» PROBLEM DETAILS
Give back each line of the data exactly.

» SUPPLIED MATERIAL
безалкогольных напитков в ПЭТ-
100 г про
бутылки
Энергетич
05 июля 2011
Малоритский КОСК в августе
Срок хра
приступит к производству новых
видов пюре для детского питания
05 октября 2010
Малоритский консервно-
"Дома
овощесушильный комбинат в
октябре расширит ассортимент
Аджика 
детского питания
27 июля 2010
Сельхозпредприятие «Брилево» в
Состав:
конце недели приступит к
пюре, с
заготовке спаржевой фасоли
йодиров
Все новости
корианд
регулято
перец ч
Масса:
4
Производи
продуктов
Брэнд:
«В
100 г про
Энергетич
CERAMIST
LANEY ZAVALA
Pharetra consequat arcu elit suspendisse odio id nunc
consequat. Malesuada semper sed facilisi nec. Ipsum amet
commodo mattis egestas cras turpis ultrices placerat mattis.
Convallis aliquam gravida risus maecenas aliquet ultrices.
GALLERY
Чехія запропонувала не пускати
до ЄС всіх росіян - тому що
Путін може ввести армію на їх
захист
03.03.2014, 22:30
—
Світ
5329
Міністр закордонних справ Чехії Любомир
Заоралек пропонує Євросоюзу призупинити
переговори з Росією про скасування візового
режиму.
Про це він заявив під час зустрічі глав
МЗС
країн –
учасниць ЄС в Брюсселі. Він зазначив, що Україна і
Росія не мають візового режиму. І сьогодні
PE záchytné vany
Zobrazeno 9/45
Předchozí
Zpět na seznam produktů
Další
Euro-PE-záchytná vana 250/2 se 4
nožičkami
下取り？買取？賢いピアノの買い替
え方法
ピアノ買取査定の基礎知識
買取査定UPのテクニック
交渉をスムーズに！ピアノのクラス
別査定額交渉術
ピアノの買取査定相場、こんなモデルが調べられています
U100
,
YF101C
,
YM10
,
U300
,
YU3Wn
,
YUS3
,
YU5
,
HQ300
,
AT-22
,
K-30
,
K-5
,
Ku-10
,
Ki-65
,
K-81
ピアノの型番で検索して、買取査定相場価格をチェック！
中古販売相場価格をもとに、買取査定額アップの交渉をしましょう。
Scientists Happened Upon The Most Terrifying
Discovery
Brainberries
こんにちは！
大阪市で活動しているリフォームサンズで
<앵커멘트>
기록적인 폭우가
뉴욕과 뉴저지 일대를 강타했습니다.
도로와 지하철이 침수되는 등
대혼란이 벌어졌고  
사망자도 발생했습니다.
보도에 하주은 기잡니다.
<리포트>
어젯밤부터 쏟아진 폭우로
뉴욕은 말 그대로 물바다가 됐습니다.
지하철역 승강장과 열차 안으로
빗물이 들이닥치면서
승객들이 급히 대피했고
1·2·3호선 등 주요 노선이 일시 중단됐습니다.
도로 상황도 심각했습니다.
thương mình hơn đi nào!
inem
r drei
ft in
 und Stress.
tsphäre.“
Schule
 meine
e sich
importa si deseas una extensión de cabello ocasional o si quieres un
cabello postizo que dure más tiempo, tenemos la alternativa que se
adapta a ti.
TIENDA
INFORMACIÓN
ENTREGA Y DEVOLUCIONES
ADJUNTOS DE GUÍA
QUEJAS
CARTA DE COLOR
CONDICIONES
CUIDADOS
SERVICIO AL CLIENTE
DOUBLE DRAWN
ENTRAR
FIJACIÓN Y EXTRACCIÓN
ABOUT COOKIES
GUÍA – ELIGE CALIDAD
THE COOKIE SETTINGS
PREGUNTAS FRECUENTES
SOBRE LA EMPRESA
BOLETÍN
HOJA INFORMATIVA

» ANSWER TO THIS PROBLEM
безалкогольных напитков в ПЭТ-
100 г про
бутылки
Энергетич
05 июля 2011
Малоритский КОСК в августе
Срок хра
приступит к производству новых
видов пюре для детского питания
05 октября 2010
Малоритский консервно-
"Дома
овощесушильный комбинат в
октябре расширит ассортимент
Аджика 
детского питания
27 июля 2010
Сельхозпредприятие «Брилево» в
Состав:
конце недели приступит к
пюре, с
заготовке спаржевой фасоли
йодиров
Все новости
корианд
регулято
перец ч
Масса:
4
Производи
продуктов
Брэнд:
«В
100 г про
Энергетич
CERAMIST
LANEY ZAVALA
Pharetra consequat arcu elit suspendisse odio id nunc
consequat. Malesuada semper sed facilisi nec. Ipsum amet
commodo mattis egestas cras turpis ultrices placerat mattis.
Convallis aliquam gravida risus maecenas aliquet ultrices.
GALLERY
Чехія запропонувала не пускати
до ЄС всіх росіян - тому що
Путін може ввести армію на їх
захист
03.03.2014, 22:30
—
Світ
5329
Міністр закордонних справ Чехії Любомир
Заоралек пропонує Євросоюзу призупинити
переговори з Росією про скасування візового
режиму.
Про це він заявив під час зустрічі глав
МЗС
країн –
учасниць ЄС в Брюсселі. Він зазначив, що Україна і
Росія не мають візового режиму. І сьогодні
PE záchytné vany
Zobrazeno 9/45
Předchozí
Zpět na seznam produktů
Další
Euro-PE-záchytná vana 250/2 se 4
nožičkami
下取り？買取？賢いピアノの買い替
え方法
ピアノ買取査定の基礎知識
買取査定UPのテクニック
交渉をスムーズに！ピアノのクラス
別査定額交渉術
ピアノの買取査定相場、こんなモデルが調べられています
U100
,
YF101C
,
YM10
,
U300
,
YU3Wn
,
YUS3
,
YU5
,
HQ300
,
AT-22
,
K-30
,
K-5
,
Ku-10
,
Ki-65
,
K-81
ピアノの型番で検索して、買取査定相場価格をチェック！
中古販売相場価格をもとに、買取査定額アップの交渉をしましょう。
Scientists Happened Upon The Most Terrifying
Discovery
Brainberries
こんにちは！
大阪市で活動しているリフォームサンズで
<앵커멘트>
기록적인 폭우가
뉴욕과 뉴저지 일대를 강타했습니다.
도로와 지하철이 침수되는 등
대혼란이 벌어졌고  
사망자도 발생했습니다.
보도에 하주은 기잡니다.
<리포트>
어젯밤부터 쏟아진 폭우로
뉴욕은 말 그대로 물바다가 됐습니다.
지하철역 승강장과 열차 안으로
빗물이 들이닥치면서
승객들이 급히 대피했고
1·2·3호선 등 주요 노선이 일시 중단됐습니다.
도로 상황도 심각했습니다.
thương mình hơn đi nào!
inem
r drei
ft in
 und Stress.
tsphäre.“
Schule
 meine
e sich
importa si deseas una extensión de cabello ocasional o si quieres un
cabello postizo que dure más tiempo, tenemos la alternativa que se
adapta a ti.
TIENDA
INFORMACIÓN
ENTREGA Y DEVOLUCIONES
ADJUNTOS DE GUÍA
QUEJAS
CARTA DE COLOR
CONDICIONES
CUIDADOS
SERVICIO AL CLIENTE
DOUBLE DRAWN
ENTRAR
FIJACIÓN Y EXTRACCIÓN
ABOUT COOKIES
GUÍA – ELIGE CALIDAD
THE COOKIE SETTINGS
PREGUNTAS FRECUENTES
SOBRE LA EMPRESA
BOLETÍN
HOJA INFORMATIVA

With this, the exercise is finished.